Somente quando a sociedade, os médicos, os legisladores sentarem para discutir amplamente este assunto polêmico e palpitante, poderemos ver algumas consequências positivas.
Esse assunto é daqueles... uma pedreira pra quebrar. Mas, tem de ser pautado pela área da saúde. Aliás, médico não entende, nem quer entender nada de morte. De um modo geral, o médico não discute a morte e o morrer na sua formação.
Vale um post dos médicos, não é? Por que não discutir a morte sob a perspectiva daqueles que a encaram no seu dia-a-dia?
Vou tentar elaborar um outro, FRJ. Mas já falei sobre ortotanásia em posts de outubro de 2006, na época em que o CFM aprovava resolução sobre o assunto, que a Justiça acabou por obstar, não sei em que nível, recentemente.
Dei até entrevista ao jornal do CRM local, opinando sobre este assunto de muito interesse aos intensivistas.
Mas é como Oliver diz: uma pedreira daquelas.
Há muitas concepções equivocadas em vários setores da sociedade (incluídos os da área da saúde) a serem digamos, debulhados, de maneira a avançar no assunto legal.
Há países que já resolveram esta questão.
Vi o filme Francisco, e concordo em grande parte com o que escreveste com exceção da parte em que falas da mãe que deixa o filho partir pq acha que assim o deixaria feliz. Ao contrário, entendo que em uma atitude extremada de egoísmo e desespero ela o prefere morto. Não reconhece mais no retornado o ente querido e sofre com o presença *ausente*.

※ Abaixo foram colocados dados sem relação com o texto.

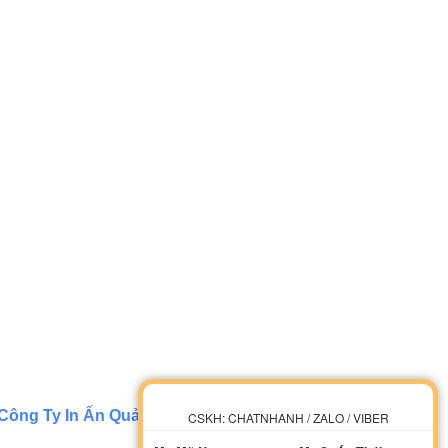
Công Ty In Ấn Quảng Cáo. Thiết
CSKH: CHATNHANH / ZALO / VIBER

Tu escreves lindamente ;-)
Só por isso vale o filme, que assistiria se aí estivesse. Confronta a memória "congelada" da mãe com uma realidade que para ela é impossível e, portanto, intolerável. É o confronto do mito materno com a natureza substancial da vida. A morte fica noutro plano, quase incomunicável, quando tratamos de valores cristãos.
Anônimo(a) das 23:16hs, pode ser que tua interpretação esteja correta. Mas não concordo que haja egoísmo no sentimento da mãe. Afinal, a segunda perda também é dolorosa - talvez até mais que a primeira - e alguém agindo por egoísmo não iria querer sentir algo parecido. Vejo egoísmo, ainda que não deliberado, nas atitudes do pai, que queria manter a qualquer custo o filho sob seu julgo e proteção.
Obrigado pelo elogio... mas acho que nesta tu entregaste tua identidade... ;-)
É verdade.
Discordo novamente, Francisco...mas isso a gente deixa pra discutir em casa ;-))
Ate tu, Oliver?
Ok, anônima identificada. Discutirei com o maior prazer.
Bj.
Pois é, anônima. Aqui nos estamos com a macaca (risos)! Apareça sempre.